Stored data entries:
╔══

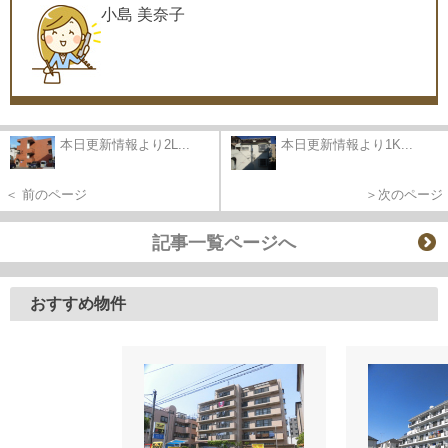
小島 美奈子
本日更新情報より2L...
本日更新情報より1K...
＜ 前のページ
＞次のページ
記事一覧ページへ
おすすめ物件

╚══

- _Exercise requirements_: Set down the records above exactly, leaving out pictures.

- _The answer_:
小島 美奈子
本日更新情報より2L...
本日更新情報より1K...
＜ 前のページ
＞次のページ
記事一覧ページへ
おすすめ物件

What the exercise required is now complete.